Layer 6: Local Fallback Database
200+ ready-made Polish recipes stored locally on the device. When AI fails (timeout, error, Judge score too low), the system automatically falls back to local recipes. The user always gets a result — zero empty screens.
AI Models
| Model | Role | Context |
|---|---|---|
| GPT-4o | Extraction, generation, judge, vision | Primary cloud model |
| GPT-4o-mini | Preprocessing, fast extraction | Cheap and fast |
| Claude Sonnet | Extraction and generation | Anthropic alternative |
| Claude Haiku | Fast extraction | Lightweight alternative |
| Bielik 11B | Polish model via Ollama | Local inference |
Evaluation Research
The framework was designed for systematic comparison of models on Polish culinary data. Each test case contains:
- Original recipe text (various formats: OCR, handwritten, print)
- Expected extraction result (ground truth JSON)
- Expected generation result (reference recipe)
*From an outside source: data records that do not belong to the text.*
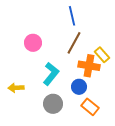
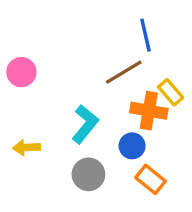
blue line: (72, 16) -> (145, 35), moved
pink circle: (33, 43) -> (21, 72), moved
brown line: (74, 43) -> (124, 72), turned 30

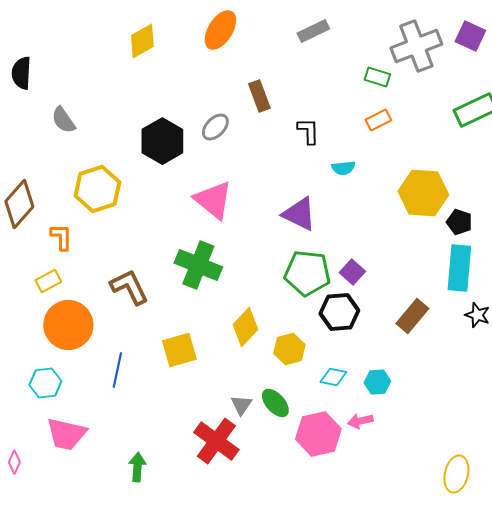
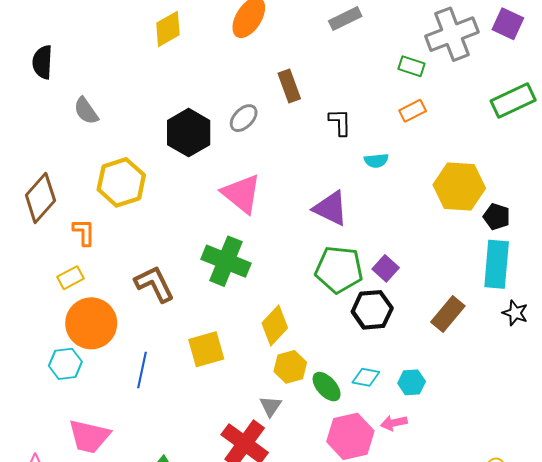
yellow hexagon: (289, 349) -> (290, 367), moved
cyan hexagon: (45, 383) -> (65, 364), moved
green ellipse: (275, 403) -> (327, 387), moved

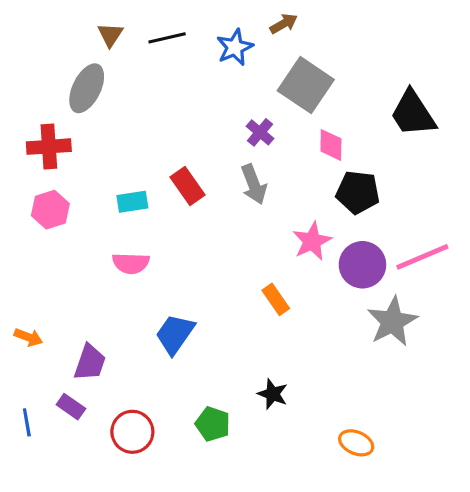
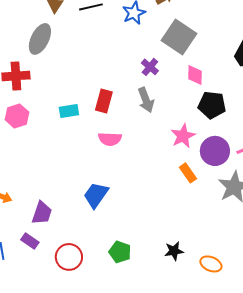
red rectangle: (188, 186) -> (104, 101), turned 50
pink semicircle: (131, 263) -> (110, 139), moved
orange rectangle: (276, 299) -> (188, 173), moved
black star: (273, 394) -> (174, 251), moved, turned -30

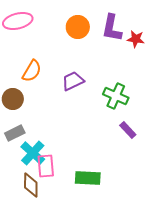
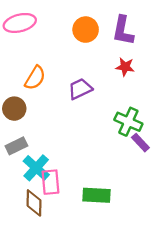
red star: (136, 39) -> (125, 67), moved
green cross: (116, 96) -> (128, 122), moved

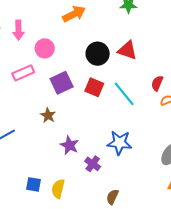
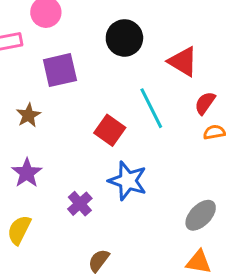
red triangle: (127, 50) -> (183, 62), moved
red square: (94, 87) -> (110, 130), moved
purple star: (69, 145) -> (27, 173), moved

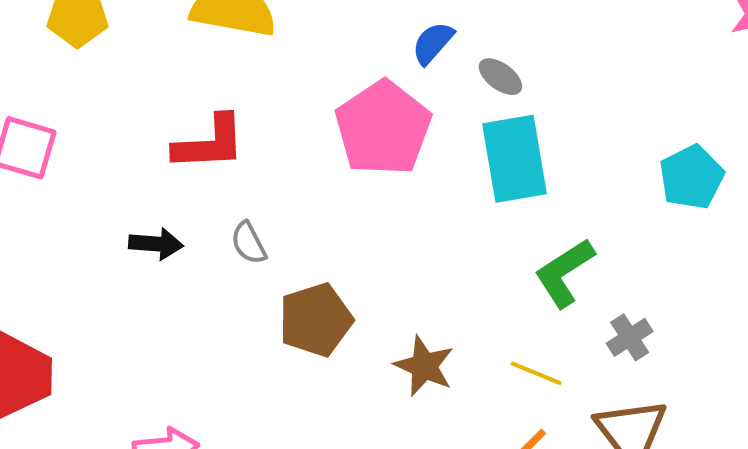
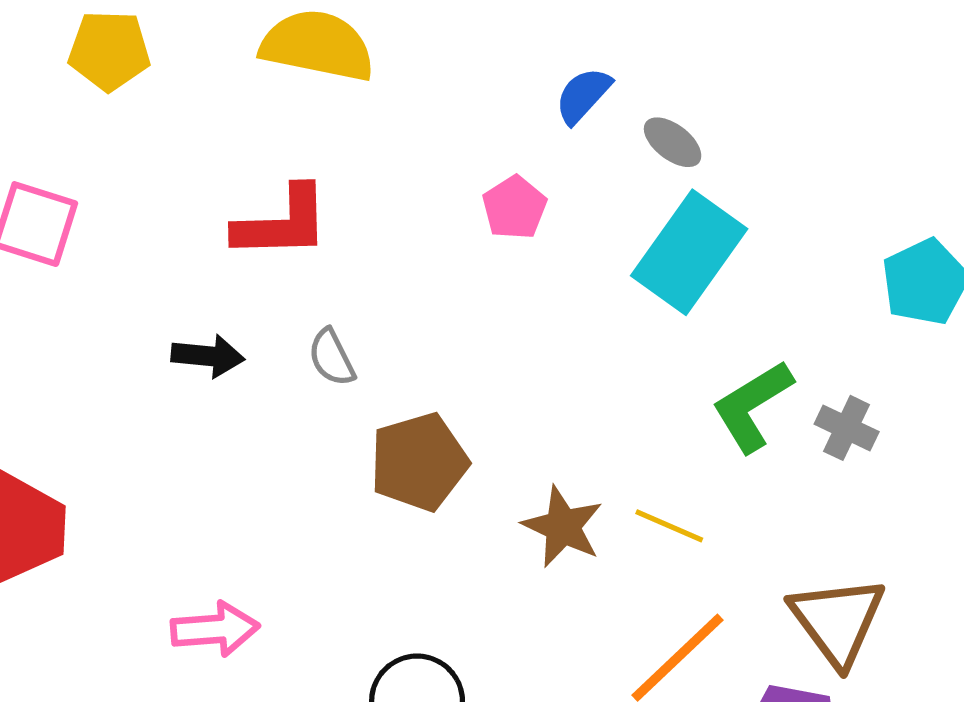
pink pentagon: (383, 128) -> (514, 208), size x0.5
cyan rectangle: (515, 159) -> (689, 252), turned 44
gray cross: (630, 337) -> (847, 428), moved, turned -33
yellow line: (536, 373) -> (669, 526), moved

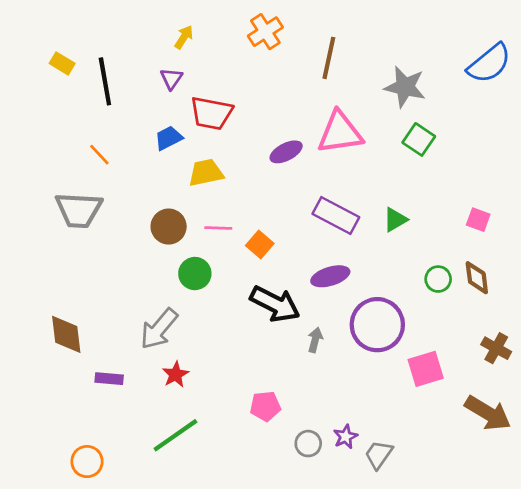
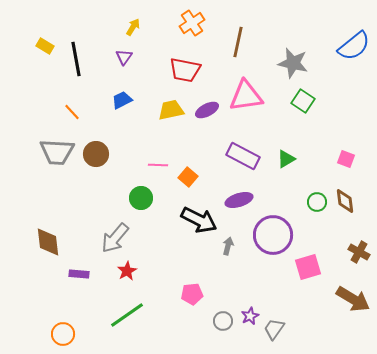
red trapezoid: (211, 113) -> (185, 70), moved
yellow trapezoid: (206, 173) -> (171, 110), moved
brown circle: (169, 227) -> (96, 154), moved

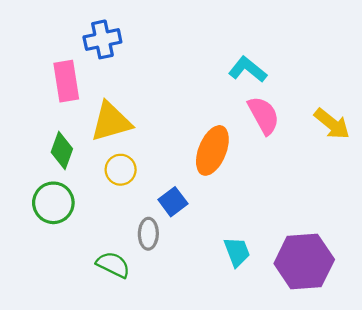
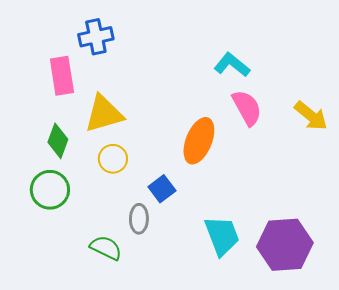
cyan trapezoid: (237, 252) -> (222, 236), size x1.4

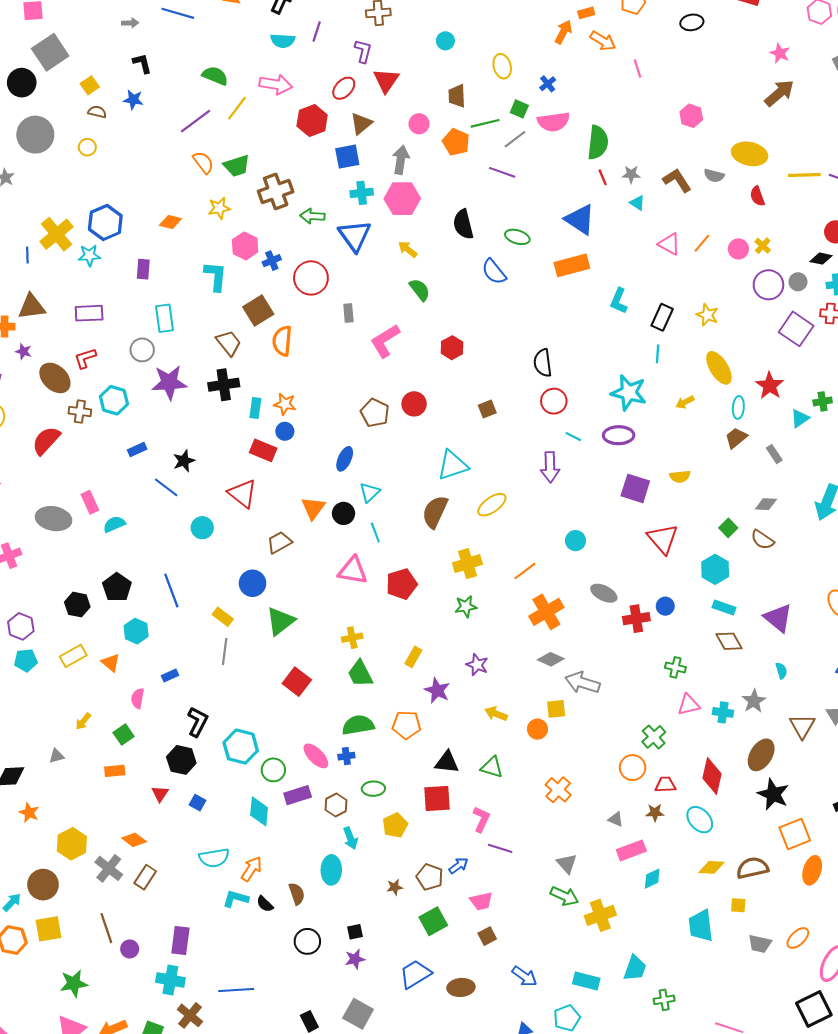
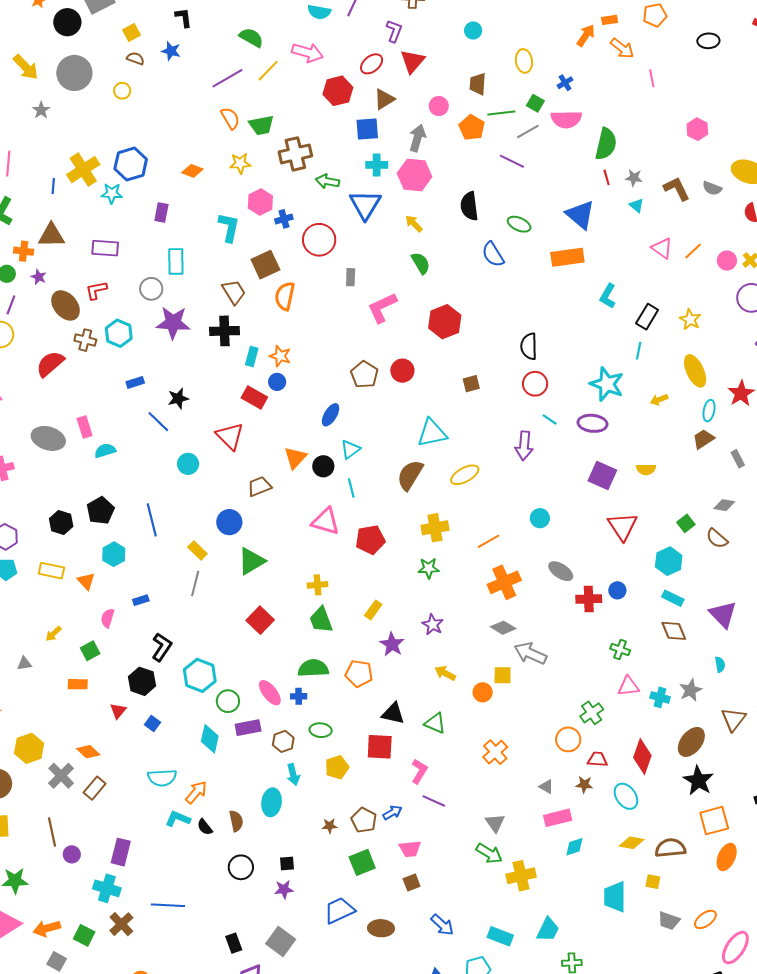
red hexagon: (452, 348) -> (445, 322), size x1.5
yellow rectangle: (73, 656) -> (51, 571), turned 35

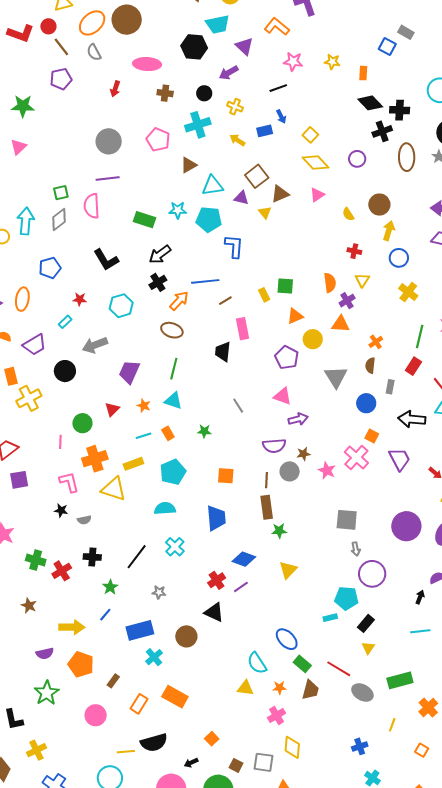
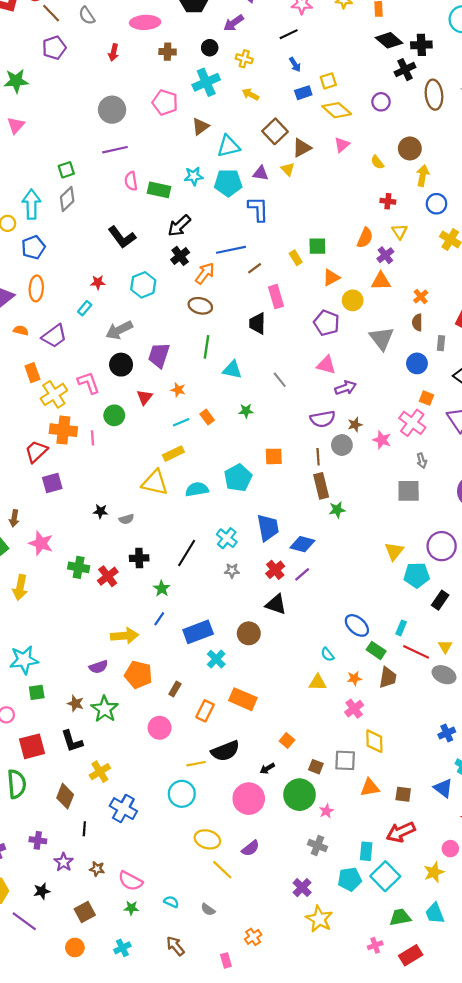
blue rectangle: (265, 131) -> (303, 93), moved
yellow square: (310, 135) -> (328, 81), turned 35
purple triangle: (241, 198) -> (261, 173), moved
pink semicircle: (92, 206) -> (131, 181), moved, size x0.7
blue pentagon: (50, 268) -> (33, 247), moved
orange semicircle: (330, 283) -> (365, 238), turned 36
black circle: (65, 371) -> (121, 365), moved
cyan triangle: (173, 401) -> (232, 370), moved
orange cross: (95, 459) -> (63, 430), moved, turned 30
cyan pentagon: (173, 472) -> (238, 478), moved
pink L-shape: (69, 482) -> (89, 383), moved
cyan semicircle: (165, 508) -> (197, 489), moved
blue trapezoid: (216, 518) -> (268, 528), moved
gray arrow: (356, 549) -> (422, 461), moved
yellow triangle: (288, 570) -> (394, 551), moved
gray star: (159, 592) -> (232, 571), moved
brown star: (29, 606) -> (75, 703), moved
cyan rectangle: (330, 618) -> (401, 628), moved, turned -48
yellow triangle: (368, 648) -> (445, 647), moved
cyan semicircle: (257, 663) -> (327, 654), size x0.6

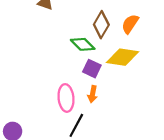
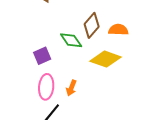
orange semicircle: (130, 24) -> (118, 30), turned 48
purple square: (92, 69) -> (42, 56), moved, turned 30

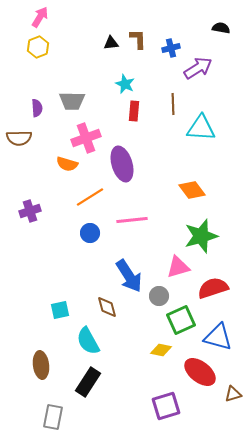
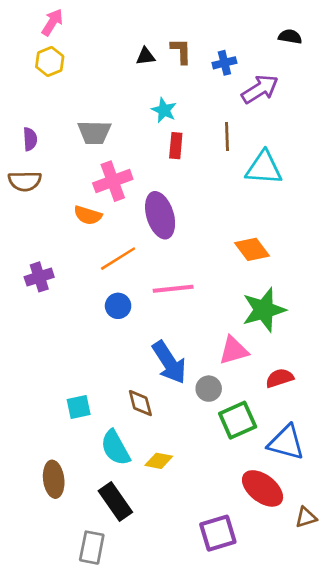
purple semicircle: (37, 108) -> (30, 139), moved
red semicircle: (213, 288) -> (280, 378), size x0.7
yellow diamond: (161, 350) -> (159, 461), moved
black rectangle: (88, 382) -> (115, 502), turned -68
gray rectangle: (53, 417) -> (92, 548), moved

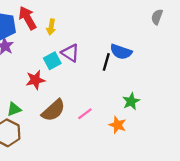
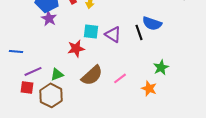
purple triangle: (70, 53) -> (113, 34), moved
cyan square: (52, 61) -> (91, 31), turned 35
black line: (106, 62) -> (139, 32), turned -35

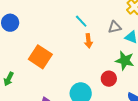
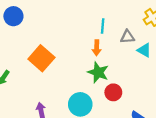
cyan line: (81, 21) -> (103, 26), moved, turned 40
green star: (125, 61) -> (98, 72), moved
- Metadata: era, region, difficulty level
Metrics: extraction_accuracy, generation_fidelity, hallucination_rate, judge_score, latency_ms
Main Features
Ingredient Scanning
Fridge photo → GPT-4o Vision recognizes ingredients → recipe generation from available products. Full pipeline: CameraScreen → VisionService → RecipeAIService.
HeritageWizard
A 5-step OCR wizard for handwritten family recipes. The user photographs a handwritten grandma's recipe, the system recognizes the text, extracts ingredients and steps, and generates a structured recipe.
Recreate the Taste
The user describes a culinary memory ("that soup at grandma's with those little dumplings") → AI identifies the dish (zupa z lane kluskami — soup with poured dumplings) → full recipe with regional context.
Cooking Mode
Interactive step-by-step mode with TTS (voice instruction reading), timers, Chef's Eye (step photo verification — does it look correct?) and "Ask AI" per step (explanations, substitutes).
DishSwiper
Tinder-style dish discovery — swipe right = like, swipe left = next. The system learns preferences and suggests increasingly relevant dishes.
Insta-Plate AI
Food aesthetics rating 1–10 with composition, color, and presentation analysis. Improvement suggestions ("add green herbs for contrast").
Regions
16 Polish voivodeships with regional specialties. Each region has canonical dishes, local ingredients, and culinary traditions.
Historical Recipes
6 historical periods (Middle Ages → modern day) with ingredient restrictions for each era. The system refuses to add tomatoes to a medieval recipe (because they were unknown in Europe).
Gamification System
XP for cooking, 5 levels (Beginner Cook → Master Chef), eco badges (seasonal ingredients, zero waste), daily culinary challenges.